Tuesday, October 20, 2020

3T Writing Tidbit

This is a slight step away from strictly writing into the marvelous, frightening world of book marketing.

One of the things I used to wonder is why there are all these articles on Steps to Follow to Promote Your Book, and they'd usually consist of things like
  • Grow your newsletter to sell more 
  • Offer free books to grow your newsletter 
  • Offer free books to get more reviews to sell more
  • Make sure there's a call to action! (or trigger)
In other words, how to increase your reach.

Now don't get me wrong, these are good and valid recommendations. But even following them, you won't sell much better unless you have a good book that people want to read.

In other words, how to increase your appeal.

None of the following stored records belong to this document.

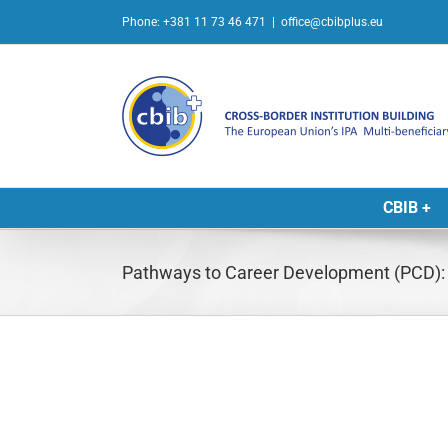
Skip
Phone: +381 11 73 46 471
|
office@cbibplus.eu
to
content
CBIB +
Pathways to Career Development (PCD): P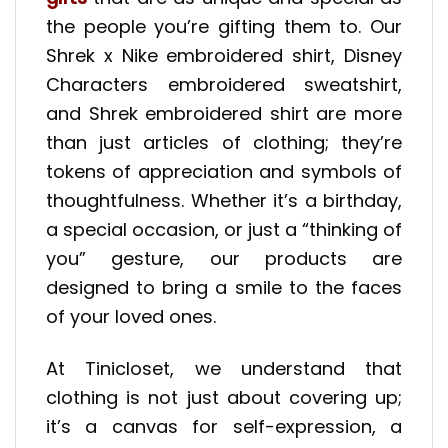
the people you’re gifting them to. Our
Shrek x Nike embroidered shirt, Disney
Characters embroidered sweatshirt,
and Shrek embroidered shirt are more
than just articles of clothing; they’re
tokens of appreciation and symbols of
thoughtfulness. Whether it’s a birthday,
a special occasion, or just a “thinking of
you” gesture, our products are
designed to bring a smile to the faces
of your loved ones.
At Tinicloset, we understand that
clothing is not just about covering up;
it’s a canvas for self-expression, a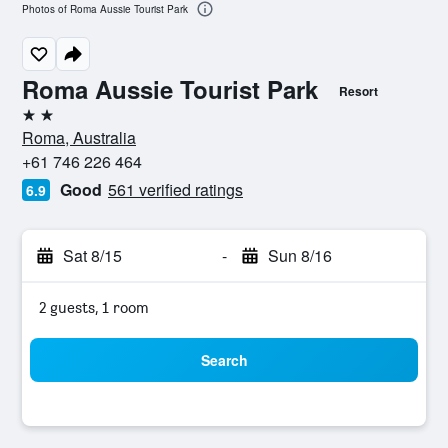
Photos of Roma Aussie Tourist Park
Roma Aussie Tourist Park
Resort
2 stars
Roma, Australia
+61 746 226 464
Good
561 verified ratings
6.9
Sat 8/15
-
Sun 8/16
2 guests, 1 room
Search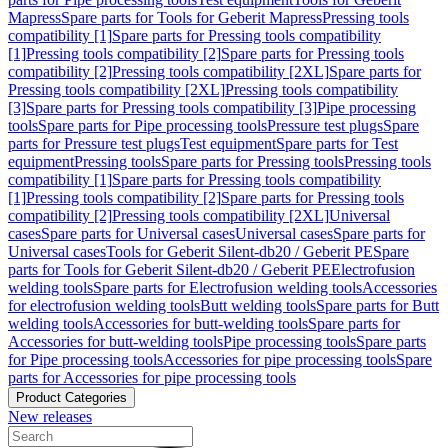
Mapress
Spare parts for Tools for Geberit Mapress
Pressing tools
compatibility [1]
Spare parts for Pressing tools compatibility
[1]
Pressing tools compatibility [2]
Spare parts for Pressing tools
compatibility [2]
Pressing tools compatibility [2XL]
Spare parts for
Pressing tools compatibility [2XL]
Pressing tools compatibility
[3]
Spare parts for Pressing tools compatibility [3]
Pipe processing
tools
Spare parts for Pipe processing tools
Pressure test plugs
Spare
parts for Pressure test plugs
Test equipment
Spare parts for Test
equipment
Pressing tools
Spare parts for Pressing tools
Pressing tools
compatibility [1]
Spare parts for Pressing tools compatibility
[1]
Pressing tools compatibility [2]
Spare parts for Pressing tools
compatibility [2]
Pressing tools compatibility [2XL]
Universal
cases
Spare parts for Universal cases
Universal cases
Spare parts for
Universal cases
Tools for Geberit Silent-db20 / Geberit PE
Spare
parts for Tools for Geberit Silent-db20 / Geberit PE
Electrofusion
welding tools
Spare parts for Electrofusion welding tools
Accessories
for electrofusion welding tools
Butt welding tools
Spare parts for Butt
welding tools
Accessories for butt-welding tools
Spare parts for
Accessories for butt-welding tools
Pipe processing tools
Spare parts
for Pipe processing tools
Accessories for pipe processing tools
Spare
parts for Accessories for pipe processing tools
Product Categories
New releases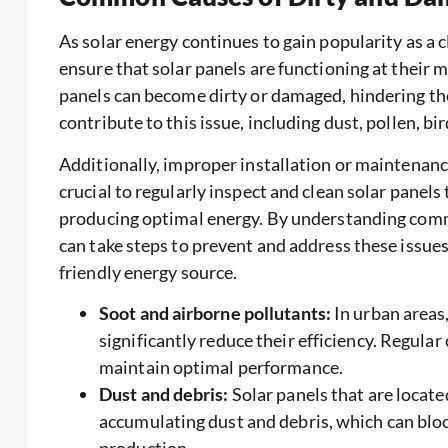
As solar energy continues to gain popularity as a 
ensure that solar panels are functioning at their 
panels can become dirty or damaged, hindering thei
contribute to this issue, including dust, pollen, b
Additionally, improper installation or maintenance 
crucial to regularly inspect and clean solar panels
producing optimal energy. By understanding comm
can take steps to prevent and address these issues, 
friendly energy source.
Soot and airborne pollutants:
In urban areas,
significantly reduce their efficiency. Regular
maintain optimal performance.
Dust and debris:
Solar panels that are located
accumulating dust and debris, which can blo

Who writes articles about that? Who writes articles about the surefire way to write a blurb to get those one-clicks? Yes, the trigger is important, but so too are desire and ability. Few people write articles about how to stoke the desire to buy your books (at least, not in a step-by-step version).

Promotion is both about the books' appeal and their reach. But it's easier to quantify reach, and that's why there are more articles and posts about it.

I challenge bloggers to help authors increase their stories' appeal. How do we create the perfect blurb for our book? How do we look into our story and extract the marrow of what will appeal to readers? What if our book isn't anything like the bestsellers in the genre--and that's why we're writing, because we're tired of same-old, same-old?

So many articles on "promotion" are really on reach. Even when there are articles on appeal, it's how to promise to the broadest audience via stereotypes (dark, brooding vampires).

How do we appeal to our readers?

Published since 2009, over the years I've accumulated various items of writing wisdom. The Third Tuesday Writing Tidbit showcases these items in no particular order. Click here to see all 3T Tidbits.

Tuesday, October 13, 2020

2T Research Tidbit

So now that I've run out of repeat performances, I thought I'd try something completely different. I do quite a bit of research in preparation and during the writing process, even and especially for the paranormal. As they occur to me, I thought I'd share some with you.

As of this writing (February, 2018) I'm doing research on Romania for Night's Kiss. Specifically, I'm putting together facts for my bad-guy vamp's hideaway castle. So I thought, why not check out Dracula's, the foremost bad-guy vamp there is?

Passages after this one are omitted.